Let me review briefly the objectives of monetary policy during my
brief tenure in Washington. During this time we've been endeavoring
to do several things: to slow the growth rate of money and credit; to
slow the growth rate of the economy so that it is more consistent with
a sustainable pattern free of inflationary forces; to change the rate
of speed smoothly, avoiding disruption and dislocation; to maintain a
balanced economy, avoiding an uneven burden of restraint such as was
placed on the housing market in '74; to avoid recession as we apply
the restraint; and to coordinate with other government economic policies,
recognizing the disadvantages of letting monetary policy fight inflation
alone.
Monetary policy cannot do the job alone.
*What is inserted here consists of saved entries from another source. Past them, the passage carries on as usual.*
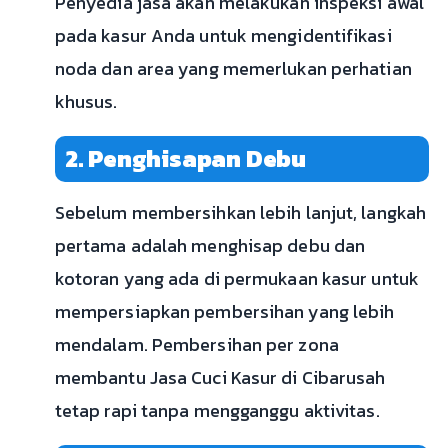
Penyedia jasa akan melakukan inspeksi awal
pada kasur Anda untuk mengidentifikasi
noda dan area yang memerlukan perhatian
khusus.
2. Penghisapan Debu
Sebelum membersihkan lebih lanjut, langkah
pertama adalah menghisap debu dan
kotoran yang ada di permukaan kasur untuk
mempersiapkan pembersihan yang lebih
mendalam. Pembersihan per zona
membantu Jasa Cuci Kasur di Cibarusah
tetap rapi tanpa mengganggu aktivitas.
If we were left as
the only restraining influence during a period of stimulative fiscal
policies then the degree of monetary restraint would have to be so
severe as to bring the economy to its knees. On the other hand, should
the Federal Reserve decide to accommodate inflation by printing the
money to validate it, then we could postpone that kind of crunch on
the economy; but it would come later and more severely. And so it is
imperative that we walk a narrow path, find a balance between lack of
restraint and excess restraint. And it is imperative that we unleash
the entire capacity of our economic system to deal with inflation,
rather than rely solely oti monetary p~licy.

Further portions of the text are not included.